» **DATA EXTRACT**

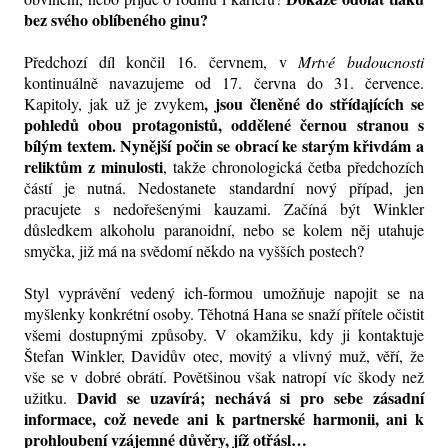
bez svého oblíbeného ginu?
Předchozí díl končil 16. červnem, v
Mrtvé budoucnosti
kontinuálně navazujeme od 17. června do 31. července.
, jsou členěné do střídajících se
Kapitoly, jak už je zvykem
pohledů obou protagonistů, oddělené černou stranou s
bílým textem. Nynější počin se obrací ke starým křivdám a
reliktům z minulosti
, takže chronologická četba předchozích
částí je nutná. Nedostanete standardní nový případ, jen
pracujete s nedořešenými kauzami. Začíná být Winkler
důsledkem alkoholu paranoidní, nebo se kolem něj utahuje
smyčka, již má na svědomí někdo na vyšších postech?
Styl vyprávění vedený ich-formou umožňuje napojit se na
myšlenky konkrétní osoby. Těhotná Hana se snaží přítele očistit
všemi dostupnými způsoby. V okamžiku, kdy ji kontaktuje
Štefan Winkler, Davidův otec, movitý a vlivný muž, věří, že
vše se v dobré obrátí. Povětšinou však natropí víc škody než
David se uzavírá; nechává si pro sebe zásadní
užitku.
informace, což nevede ani k partnerské harmonii, ani k
prohloubení vzájemné důvěry, jíž otřásl…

» **ABOUT THIS TASK**
What lines in the material include the string "Winkler"? Pull each one out.

» **ANSWER TO THE PROBLEM**
pracujete s nedořešenými kauzami. Začíná být Winkler
Štefan Winkler, Davidův otec, movitý a vlivný muž, věří, že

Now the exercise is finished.